Après des siècles de domination espagnole, le XXe siècle a marqué une période de renouveau dans les arts textiles d’Amérique latine et un regain d’intérêt pour les traditions indigènes. Cette volonté de préserver des traditions anciennes et de retrouver une identité culturelle a été portée par certains artistes, la plus emblématique étant sans doute Frida Kahlo.

Façonnées par l’histoire, la culture et les coutumes, maintenant le lien entre le passé et l’avenir, les spécialités textiles s’associent à différentes techniques et motifs qui varient selon les communautés et les zones géographiques. Chaque région possède donc ses propres formes d’expression artistique. Les représentations traditionnellement utilisées constituent le vocabulaire d’un langage commun à l’ensemble du continent. Fidèle à ses racines, ce langage parle de l’homme, de son rapport à la nature qui s’associe chez de nombreux peuples à la Terre-Mère (Pachamama). 

Ce mélange de styles s’avère d’une richesse considérable, d’un point de vue iconographique et plus largement historique. 


Photograph illustrating the production of a South American weaveAmérindienne tissant, 1935 © Musée du quai Branly - Jacques Chirac

La broderie textile d’Amérique latine 

Très anciennement pratiqué sur le continent, notamment au Mexique, au Guatemala et au Pérou, l’art de la broderie a été quelque peu délaissé au profit de celui de la tapisserie pendant la période Inca. 
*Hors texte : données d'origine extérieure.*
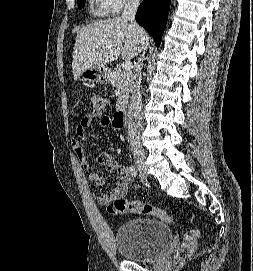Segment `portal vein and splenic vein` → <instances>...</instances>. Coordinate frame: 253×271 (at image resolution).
<instances>
[{
  "mask_svg": "<svg viewBox=\"0 0 253 271\" xmlns=\"http://www.w3.org/2000/svg\"><path fill=\"white\" fill-rule=\"evenodd\" d=\"M122 68L124 71H130L133 68V64L131 61H125L122 63Z\"/></svg>",
  "mask_w": 253,
  "mask_h": 271,
  "instance_id": "obj_1",
  "label": "portal vein and splenic vein"
}]
</instances>
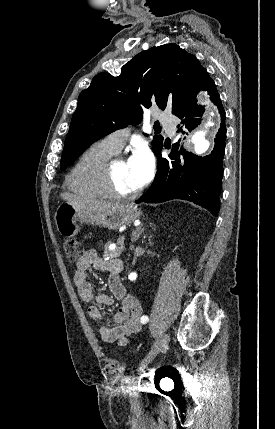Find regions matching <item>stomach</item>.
<instances>
[{
    "label": "stomach",
    "mask_w": 275,
    "mask_h": 429,
    "mask_svg": "<svg viewBox=\"0 0 275 429\" xmlns=\"http://www.w3.org/2000/svg\"><path fill=\"white\" fill-rule=\"evenodd\" d=\"M140 215L141 211L131 204H118L104 211L87 212L64 203L58 206L54 219L58 232L72 237L80 232V224L99 225L114 230L131 224Z\"/></svg>",
    "instance_id": "0dacf381"
}]
</instances>
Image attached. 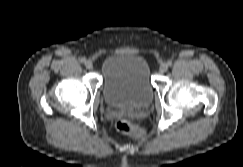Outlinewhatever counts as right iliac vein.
I'll return each mask as SVG.
<instances>
[{"label": "right iliac vein", "instance_id": "1", "mask_svg": "<svg viewBox=\"0 0 243 167\" xmlns=\"http://www.w3.org/2000/svg\"><path fill=\"white\" fill-rule=\"evenodd\" d=\"M85 66H86V68L87 69H92L93 68V63H92V61H90V60H88V61H86L85 62Z\"/></svg>", "mask_w": 243, "mask_h": 167}]
</instances>
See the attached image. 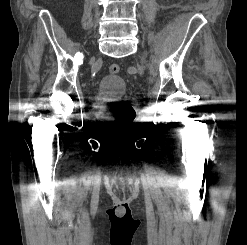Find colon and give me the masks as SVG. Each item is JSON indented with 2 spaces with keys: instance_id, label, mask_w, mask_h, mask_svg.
Here are the masks:
<instances>
[{
  "instance_id": "obj_1",
  "label": "colon",
  "mask_w": 247,
  "mask_h": 245,
  "mask_svg": "<svg viewBox=\"0 0 247 245\" xmlns=\"http://www.w3.org/2000/svg\"><path fill=\"white\" fill-rule=\"evenodd\" d=\"M120 67L113 63L109 66L111 74H118ZM134 117V111L127 105H118L113 109V122L121 129H127Z\"/></svg>"
}]
</instances>
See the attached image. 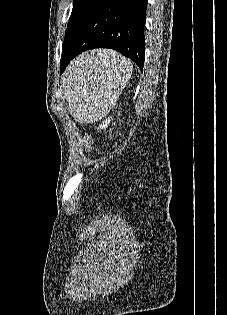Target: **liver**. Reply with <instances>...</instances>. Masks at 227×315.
I'll return each mask as SVG.
<instances>
[{
  "mask_svg": "<svg viewBox=\"0 0 227 315\" xmlns=\"http://www.w3.org/2000/svg\"><path fill=\"white\" fill-rule=\"evenodd\" d=\"M101 51H103V50H97L96 52H101ZM109 51H111V50H109Z\"/></svg>",
  "mask_w": 227,
  "mask_h": 315,
  "instance_id": "1",
  "label": "liver"
}]
</instances>
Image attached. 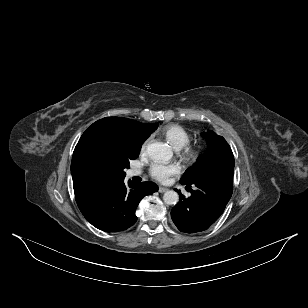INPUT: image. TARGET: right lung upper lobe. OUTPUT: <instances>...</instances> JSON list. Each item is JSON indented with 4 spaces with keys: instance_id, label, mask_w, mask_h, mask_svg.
<instances>
[{
    "instance_id": "cb5924a9",
    "label": "right lung upper lobe",
    "mask_w": 308,
    "mask_h": 308,
    "mask_svg": "<svg viewBox=\"0 0 308 308\" xmlns=\"http://www.w3.org/2000/svg\"><path fill=\"white\" fill-rule=\"evenodd\" d=\"M153 124L120 117H106L93 123L78 141L71 173L75 198L102 185L124 178L119 162L140 152L152 133Z\"/></svg>"
}]
</instances>
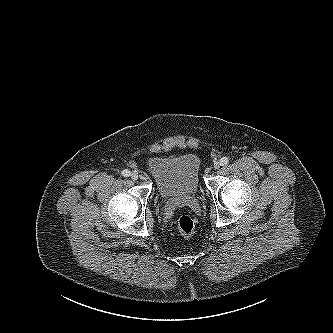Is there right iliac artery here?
Wrapping results in <instances>:
<instances>
[{
    "label": "right iliac artery",
    "instance_id": "right-iliac-artery-1",
    "mask_svg": "<svg viewBox=\"0 0 333 333\" xmlns=\"http://www.w3.org/2000/svg\"><path fill=\"white\" fill-rule=\"evenodd\" d=\"M121 174H122L124 177H128V176H130V171H129L128 169H125V170L122 171Z\"/></svg>",
    "mask_w": 333,
    "mask_h": 333
}]
</instances>
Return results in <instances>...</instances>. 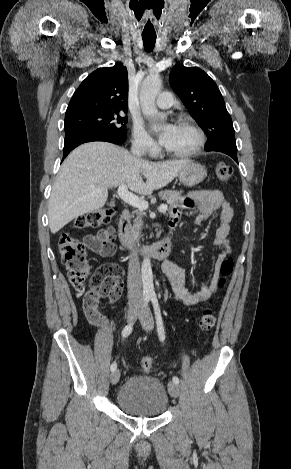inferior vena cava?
<instances>
[{"label":"inferior vena cava","mask_w":291,"mask_h":469,"mask_svg":"<svg viewBox=\"0 0 291 469\" xmlns=\"http://www.w3.org/2000/svg\"><path fill=\"white\" fill-rule=\"evenodd\" d=\"M131 152L134 156L140 158L144 153V148L140 142L135 141L131 147ZM127 288H128L129 306L142 307L144 305V300H143L142 289H141L140 264H139L138 253L136 250H133L130 253L128 277H127Z\"/></svg>","instance_id":"1"}]
</instances>
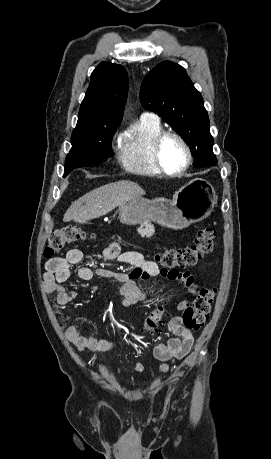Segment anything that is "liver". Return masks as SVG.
Instances as JSON below:
<instances>
[{
	"label": "liver",
	"instance_id": "1",
	"mask_svg": "<svg viewBox=\"0 0 271 459\" xmlns=\"http://www.w3.org/2000/svg\"><path fill=\"white\" fill-rule=\"evenodd\" d=\"M146 192L129 180H122V182H114V184H107L92 190L89 194H85L76 202H72V206L68 208L63 222H78V224H86L88 220H94L99 216H105L108 212H112L117 206L133 200V198H140ZM85 204V206H83Z\"/></svg>",
	"mask_w": 271,
	"mask_h": 459
}]
</instances>
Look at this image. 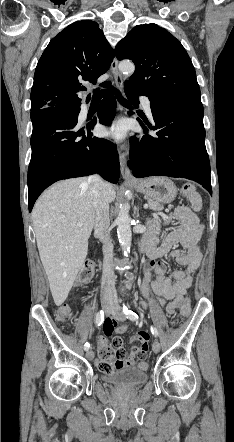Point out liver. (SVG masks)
<instances>
[{
  "instance_id": "liver-1",
  "label": "liver",
  "mask_w": 234,
  "mask_h": 442,
  "mask_svg": "<svg viewBox=\"0 0 234 442\" xmlns=\"http://www.w3.org/2000/svg\"><path fill=\"white\" fill-rule=\"evenodd\" d=\"M108 202L115 188L105 183ZM95 220L91 186L86 178L60 181L35 203L32 221L39 255L57 306L68 297L88 252ZM80 222L81 226H76Z\"/></svg>"
}]
</instances>
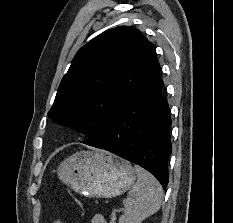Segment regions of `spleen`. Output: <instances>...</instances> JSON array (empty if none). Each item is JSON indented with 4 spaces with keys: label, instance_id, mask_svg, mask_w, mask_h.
Segmentation results:
<instances>
[{
    "label": "spleen",
    "instance_id": "obj_1",
    "mask_svg": "<svg viewBox=\"0 0 233 223\" xmlns=\"http://www.w3.org/2000/svg\"><path fill=\"white\" fill-rule=\"evenodd\" d=\"M138 179L124 199V213L119 223H141L143 219L158 211L164 197L161 183L146 169L136 167ZM95 223H107L102 215L93 217Z\"/></svg>",
    "mask_w": 233,
    "mask_h": 223
}]
</instances>
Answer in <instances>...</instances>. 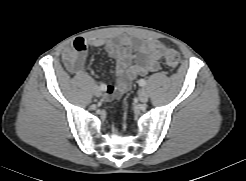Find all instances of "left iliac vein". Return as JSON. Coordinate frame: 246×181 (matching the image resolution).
<instances>
[{
  "mask_svg": "<svg viewBox=\"0 0 246 181\" xmlns=\"http://www.w3.org/2000/svg\"><path fill=\"white\" fill-rule=\"evenodd\" d=\"M139 100L142 103H146L148 101V93L145 89L140 90L139 92Z\"/></svg>",
  "mask_w": 246,
  "mask_h": 181,
  "instance_id": "4c4485c4",
  "label": "left iliac vein"
}]
</instances>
La domination espagnole a donné un regain de vitalité aux motifs brodés, permettant l’assimilation de nouvelles matières (soie, coton, laine, puis soie artificielle, acrylique, fil métallisé et lurex…) et développant l’utilisation de techniques comme le plumetis, le point courant et le point de croix. La machine à coudre - d’abord à manivelle, puis à pédale, et enfin industrielle - a permis aux productions textiles d’évoluer et il n’est pas rare qu’elles combinent la broderie main et la broderie à la machine.

Au Mexique et en Amérique centrale, les corsages, huipils, jupes traditionnelles, sacs, écharpes et châles sont souvent couverts de motifs brodés floraux, géométriques ou animaliers, parfois agrémentés de perles de verre. Roses, marguerites, animaux, motifs baroques : ces motifs mêlent des éléments figuratifs stylisés d’inspiration européenne à des techniques de broderie ancestrales remises au goût du jour. Le tenango originaire de l’état d’Hidalgo en est un bel exemple.
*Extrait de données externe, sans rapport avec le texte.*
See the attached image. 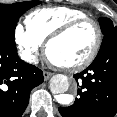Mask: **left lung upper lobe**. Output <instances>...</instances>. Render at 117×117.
Listing matches in <instances>:
<instances>
[{"label": "left lung upper lobe", "mask_w": 117, "mask_h": 117, "mask_svg": "<svg viewBox=\"0 0 117 117\" xmlns=\"http://www.w3.org/2000/svg\"><path fill=\"white\" fill-rule=\"evenodd\" d=\"M99 24L104 38L100 47L101 51L112 41L117 39V26L113 25V22L109 18H99Z\"/></svg>", "instance_id": "obj_1"}]
</instances>
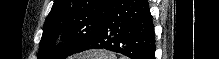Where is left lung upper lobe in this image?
<instances>
[{"mask_svg": "<svg viewBox=\"0 0 219 59\" xmlns=\"http://www.w3.org/2000/svg\"><path fill=\"white\" fill-rule=\"evenodd\" d=\"M113 0H54L39 44L38 59H64L89 41ZM64 44L55 47L56 39Z\"/></svg>", "mask_w": 219, "mask_h": 59, "instance_id": "left-lung-upper-lobe-1", "label": "left lung upper lobe"}]
</instances>
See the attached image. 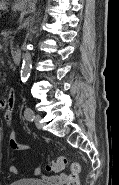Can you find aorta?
Returning <instances> with one entry per match:
<instances>
[{"mask_svg": "<svg viewBox=\"0 0 119 185\" xmlns=\"http://www.w3.org/2000/svg\"><path fill=\"white\" fill-rule=\"evenodd\" d=\"M31 67H32L31 54L28 50H26V52L23 55V63H22V68H21V80L23 82H26L27 79L29 78Z\"/></svg>", "mask_w": 119, "mask_h": 185, "instance_id": "obj_1", "label": "aorta"}]
</instances>
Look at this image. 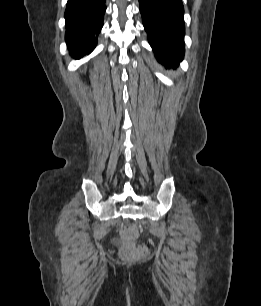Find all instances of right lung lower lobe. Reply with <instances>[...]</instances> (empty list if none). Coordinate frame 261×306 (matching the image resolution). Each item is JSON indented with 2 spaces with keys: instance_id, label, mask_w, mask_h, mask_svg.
<instances>
[{
  "instance_id": "1",
  "label": "right lung lower lobe",
  "mask_w": 261,
  "mask_h": 306,
  "mask_svg": "<svg viewBox=\"0 0 261 306\" xmlns=\"http://www.w3.org/2000/svg\"><path fill=\"white\" fill-rule=\"evenodd\" d=\"M106 10L105 0H68L65 39L70 54L79 59L96 46Z\"/></svg>"
}]
</instances>
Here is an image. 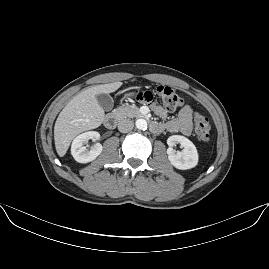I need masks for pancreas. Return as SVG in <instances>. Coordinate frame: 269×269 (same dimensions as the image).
Instances as JSON below:
<instances>
[{
    "label": "pancreas",
    "mask_w": 269,
    "mask_h": 269,
    "mask_svg": "<svg viewBox=\"0 0 269 269\" xmlns=\"http://www.w3.org/2000/svg\"><path fill=\"white\" fill-rule=\"evenodd\" d=\"M112 114L118 120L123 118H134L142 116L139 108L131 105H121L120 107L113 110Z\"/></svg>",
    "instance_id": "pancreas-1"
}]
</instances>
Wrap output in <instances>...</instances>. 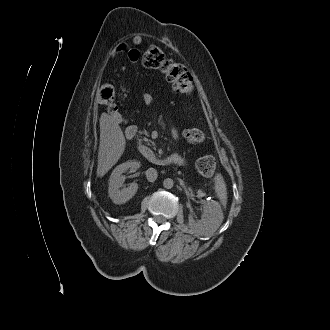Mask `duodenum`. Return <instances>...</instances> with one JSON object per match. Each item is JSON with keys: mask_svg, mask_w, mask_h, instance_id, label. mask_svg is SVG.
<instances>
[{"mask_svg": "<svg viewBox=\"0 0 330 330\" xmlns=\"http://www.w3.org/2000/svg\"><path fill=\"white\" fill-rule=\"evenodd\" d=\"M136 130H132L131 128H128L126 130V137L129 139H133L135 136ZM139 151L141 155L149 162L154 163V164H165L169 162L168 159H160L159 157L156 156V154L148 147L144 145L139 146Z\"/></svg>", "mask_w": 330, "mask_h": 330, "instance_id": "obj_1", "label": "duodenum"}]
</instances>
Au Pérou, chaque région a son style de broderie et sa propre technique. Par exemple, à Arequipa, on travaille les broderies Makinasqa à la machine à coudre, pour créer des motifs typiques de la région sur les jupes, chumpi (écharpe ceinture), chemisiers, gilets et chapeaux. À Junin, on pratique le plumillado à la machine en déplaçant à la main le tissu tendu sur un cadre pour élaborer des motifs complexes à effet de dentelle. Le talaqueado y est aussi très populaire : cette technique de broderie à la machine par remplissage permet de créer de grands décors joyeusement colorés composés de fleurs, d’oiseaux ou d’insectes. D’autres variétés de broderie péruvienne moins répandues, telles que l’uvado ou le picateada, se basent sur des techniques proches du boutis, ou de l’appliqué inversé. 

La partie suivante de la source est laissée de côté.